-- Data listing follows --

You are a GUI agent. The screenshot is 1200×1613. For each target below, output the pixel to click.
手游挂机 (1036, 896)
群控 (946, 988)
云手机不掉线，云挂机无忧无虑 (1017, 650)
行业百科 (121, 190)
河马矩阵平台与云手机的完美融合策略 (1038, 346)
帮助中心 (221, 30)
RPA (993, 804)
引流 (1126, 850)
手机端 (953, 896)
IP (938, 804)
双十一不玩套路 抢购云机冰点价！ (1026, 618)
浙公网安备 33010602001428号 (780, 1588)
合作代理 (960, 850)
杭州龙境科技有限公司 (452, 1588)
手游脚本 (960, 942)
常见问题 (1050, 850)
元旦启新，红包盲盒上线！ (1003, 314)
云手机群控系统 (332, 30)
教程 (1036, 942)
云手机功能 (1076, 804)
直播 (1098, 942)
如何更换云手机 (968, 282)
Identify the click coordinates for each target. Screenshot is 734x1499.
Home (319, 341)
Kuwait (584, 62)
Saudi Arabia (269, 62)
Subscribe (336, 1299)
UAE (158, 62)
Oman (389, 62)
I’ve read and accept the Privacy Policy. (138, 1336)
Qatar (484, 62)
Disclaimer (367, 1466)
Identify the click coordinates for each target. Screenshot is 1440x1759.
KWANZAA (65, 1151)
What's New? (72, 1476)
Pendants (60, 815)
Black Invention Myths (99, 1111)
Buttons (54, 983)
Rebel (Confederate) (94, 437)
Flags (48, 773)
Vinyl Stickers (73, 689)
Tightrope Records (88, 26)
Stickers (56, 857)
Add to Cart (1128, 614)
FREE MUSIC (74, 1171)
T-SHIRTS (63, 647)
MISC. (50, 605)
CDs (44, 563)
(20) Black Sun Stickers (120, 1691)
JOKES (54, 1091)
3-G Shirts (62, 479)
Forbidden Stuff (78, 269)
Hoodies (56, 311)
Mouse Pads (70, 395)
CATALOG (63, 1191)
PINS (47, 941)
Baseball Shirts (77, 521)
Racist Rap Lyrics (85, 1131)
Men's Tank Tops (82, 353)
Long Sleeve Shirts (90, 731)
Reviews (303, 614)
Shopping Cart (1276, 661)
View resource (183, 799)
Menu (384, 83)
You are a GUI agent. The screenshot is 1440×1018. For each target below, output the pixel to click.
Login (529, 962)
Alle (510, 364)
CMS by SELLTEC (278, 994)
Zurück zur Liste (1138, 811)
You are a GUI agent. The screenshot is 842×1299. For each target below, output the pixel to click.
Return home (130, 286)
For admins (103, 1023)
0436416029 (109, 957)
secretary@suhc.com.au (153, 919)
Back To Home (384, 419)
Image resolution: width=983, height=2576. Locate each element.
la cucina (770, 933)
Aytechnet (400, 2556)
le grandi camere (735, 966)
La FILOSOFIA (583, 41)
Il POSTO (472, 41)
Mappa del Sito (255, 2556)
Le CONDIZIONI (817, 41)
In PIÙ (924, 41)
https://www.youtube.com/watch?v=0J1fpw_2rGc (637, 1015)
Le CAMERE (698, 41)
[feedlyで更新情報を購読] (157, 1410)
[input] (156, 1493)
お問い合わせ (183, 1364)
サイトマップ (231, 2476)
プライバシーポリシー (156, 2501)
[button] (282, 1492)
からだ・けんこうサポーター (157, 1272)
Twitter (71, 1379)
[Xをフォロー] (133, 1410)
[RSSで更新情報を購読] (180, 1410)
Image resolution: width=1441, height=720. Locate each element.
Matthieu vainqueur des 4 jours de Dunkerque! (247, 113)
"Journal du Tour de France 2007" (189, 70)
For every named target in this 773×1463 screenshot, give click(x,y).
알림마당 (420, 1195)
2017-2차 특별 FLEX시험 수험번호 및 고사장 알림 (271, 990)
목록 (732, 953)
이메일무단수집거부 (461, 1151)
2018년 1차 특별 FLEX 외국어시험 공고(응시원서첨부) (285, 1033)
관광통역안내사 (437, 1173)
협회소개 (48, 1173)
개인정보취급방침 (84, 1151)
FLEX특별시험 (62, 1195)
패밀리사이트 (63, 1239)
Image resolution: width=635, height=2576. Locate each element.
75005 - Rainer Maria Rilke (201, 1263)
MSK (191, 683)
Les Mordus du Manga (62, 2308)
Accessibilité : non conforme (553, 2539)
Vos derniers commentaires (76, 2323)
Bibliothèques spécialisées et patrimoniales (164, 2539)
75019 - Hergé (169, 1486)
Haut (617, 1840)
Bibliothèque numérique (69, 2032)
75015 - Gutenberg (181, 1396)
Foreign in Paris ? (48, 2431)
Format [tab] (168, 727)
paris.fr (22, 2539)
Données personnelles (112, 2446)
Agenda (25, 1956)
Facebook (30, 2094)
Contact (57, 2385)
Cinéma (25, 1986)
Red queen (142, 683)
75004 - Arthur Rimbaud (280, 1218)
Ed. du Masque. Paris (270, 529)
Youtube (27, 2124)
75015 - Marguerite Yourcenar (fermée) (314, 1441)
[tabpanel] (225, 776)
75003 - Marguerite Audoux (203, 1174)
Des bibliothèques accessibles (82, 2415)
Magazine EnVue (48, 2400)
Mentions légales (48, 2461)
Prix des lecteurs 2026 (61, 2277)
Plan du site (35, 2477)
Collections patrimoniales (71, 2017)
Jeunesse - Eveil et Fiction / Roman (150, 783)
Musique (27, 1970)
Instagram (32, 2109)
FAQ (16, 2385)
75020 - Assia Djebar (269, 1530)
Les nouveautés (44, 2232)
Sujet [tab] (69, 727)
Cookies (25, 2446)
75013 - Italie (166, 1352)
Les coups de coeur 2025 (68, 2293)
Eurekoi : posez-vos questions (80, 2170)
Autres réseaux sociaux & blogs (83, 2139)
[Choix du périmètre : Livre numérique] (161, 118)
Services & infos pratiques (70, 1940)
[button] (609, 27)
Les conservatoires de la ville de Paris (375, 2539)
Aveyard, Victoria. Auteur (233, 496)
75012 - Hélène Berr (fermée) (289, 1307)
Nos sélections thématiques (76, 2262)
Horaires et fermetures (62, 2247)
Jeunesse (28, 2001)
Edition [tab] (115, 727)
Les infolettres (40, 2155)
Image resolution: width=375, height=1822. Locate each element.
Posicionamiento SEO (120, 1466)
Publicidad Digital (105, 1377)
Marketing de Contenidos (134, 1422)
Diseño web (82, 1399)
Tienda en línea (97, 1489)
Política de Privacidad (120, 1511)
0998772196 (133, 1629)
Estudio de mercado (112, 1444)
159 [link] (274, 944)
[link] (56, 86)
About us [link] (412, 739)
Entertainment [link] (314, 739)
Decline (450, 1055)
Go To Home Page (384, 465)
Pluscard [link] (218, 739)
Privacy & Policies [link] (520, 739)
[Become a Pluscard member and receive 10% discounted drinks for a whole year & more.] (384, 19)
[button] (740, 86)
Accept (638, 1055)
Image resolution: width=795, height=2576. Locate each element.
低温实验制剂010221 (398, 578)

-- Data listing concluded --

#### [The task]
In the material above, transcribe exactly the lines beginning at the one with "Agenda (25, 1956)" and ending at the one with "Plan du site (35, 2477)", both included.

#### [Output for this exercise]
Agenda (25, 1956)
Facebook (30, 2094)
Contact (57, 2385)
Cinéma (25, 1986)
Red queen (142, 683)
75004 - Arthur Rimbaud (280, 1218)
Ed. du Masque. Paris (270, 529)
Youtube (27, 2124)
75015 - Marguerite Yourcenar (fermée) (314, 1441)
[tabpanel] (225, 776)
75003 - Marguerite Audoux (203, 1174)
Des bibliothèques accessibles (82, 2415)
Magazine EnVue (48, 2400)
Mentions légales (48, 2461)
Prix des lecteurs 2026 (61, 2277)
Plan du site (35, 2477)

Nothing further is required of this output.